### Extracted page text data
[Start of Attachment]

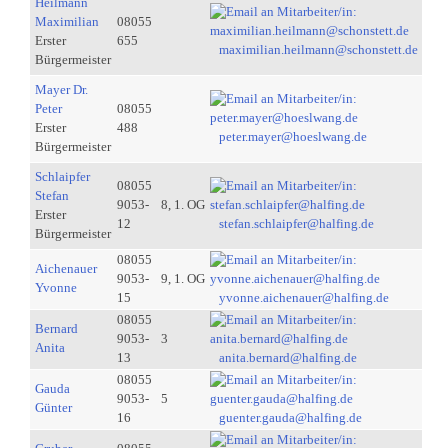
Heilmann
Maximilian
08055
Erster
655
maximilian.heilmann@schonstett.de
Bürgermeister
Mayer Dr.
Peter
08055
Erster
488
peter.mayer@hoeslwang.de
Bürgermeister
Schlaipfer
08055
Stefan
9053-
8, 1. OG
Erster
12
stefan.schlaipfer@halfing.de
Bürgermeister
08055
Aichenauer
9053-
9, 1. OG
Yvonne
15
yvonne.aichenauer@halfing.de
08055
Bernard
9053-
3
Anita
13
anita.bernard@halfing.de
08055
Gauda
9053-
5
Günter
16
guenter.gauda@halfing.de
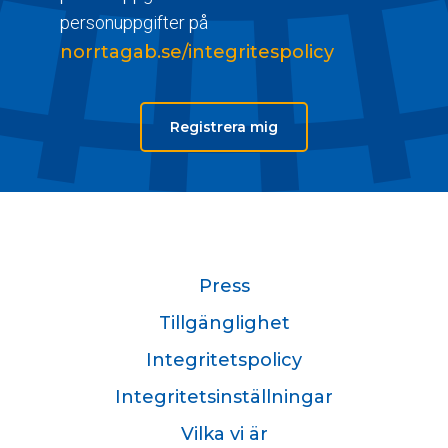
personuppgifter på
norrtagab.se/integritespolicy
Registrera mig
Press
Tillgänglighet
Integritetspolicy
Integritetsinställningar
Vilka vi är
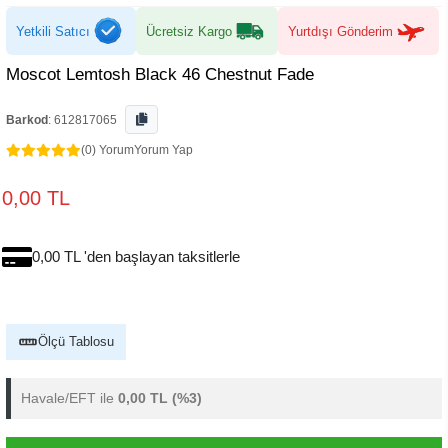
Yetkili Satıcı
Ücretsiz Kargo
Yurtdışı Gönderim
Moscot Lemtosh Black 46 Chestnut Fade
Barkod
:
612817065
(0) Yorum
Yorum Yap
0,00 TL
0,00 TL 'den başlayan taksitlerle
Ölçü Tablosu
Havale/EFT ile
0,00 TL
(%3)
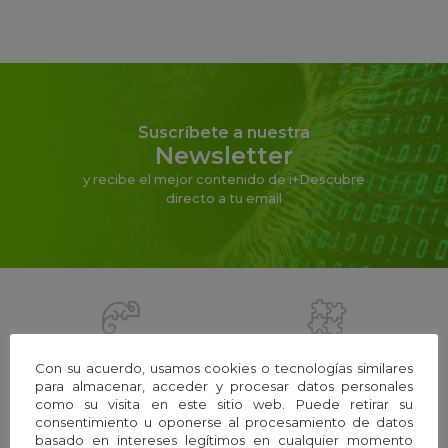
Suscríbete a nuestra
Newsletter
y recibe el mejor contenido de i+Descubre
directo a tu email
La Fundación
Equipo
Con su acuerdo, usamos cookies o tecnologías similares
para almacenar, acceder y procesar datos personales
como su visita en este sitio web. Puede retirar su
consentimiento u oponerse al procesamiento de datos
basado en intereses legítimos en cualquier momento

[End of Attachment]

### Work instruction
The copy you write out must match the entries word for word, minus their pictures.

### Your response
Heilmann
Maximilian
08055
Erster
655
maximilian.heilmann@schonstett.de
Bürgermeister
Mayer Dr.
Peter
08055
Erster
488
peter.mayer@hoeslwang.de
Bürgermeister
Schlaipfer
08055
Stefan
9053-
8, 1. OG
Erster
12
stefan.schlaipfer@halfing.de
Bürgermeister
08055
Aichenauer
9053-
9, 1. OG
Yvonne
15
yvonne.aichenauer@halfing.de
08055
Bernard
9053-
3
Anita
13
anita.bernard@halfing.de
08055
Gauda
9053-
5
Günter
16
guenter.gauda@halfing.de
personuppgifter på
norrtagab.se/integritespolicy
Registrera mig
Press
Tillgänglighet
Integritetspolicy
Integritetsinställningar
Vilka vi är
Yetkili Satıcı
Ücretsiz Kargo
Yurtdışı Gönderim
Moscot Lemtosh Black 46 Chestnut Fade
Barkod
:
612817065
(0) Yorum
Yorum Yap
0,00 TL
0,00 TL 'den başlayan taksitlerle
Ölçü Tablosu
Havale/EFT ile
0,00 TL
(%3)
Suscríbete a nuestra
Newsletter
y recibe el mejor contenido de i+Descubre
directo a tu email
La Fundación
Equipo
Con su acuerdo, usamos cookies o tecnologías similares
para almacenar, acceder y procesar datos personales
como su visita en este sitio web. Puede retirar su
consentimiento u oponerse al procesamiento de datos
basado en intereses legítimos en cualquier momento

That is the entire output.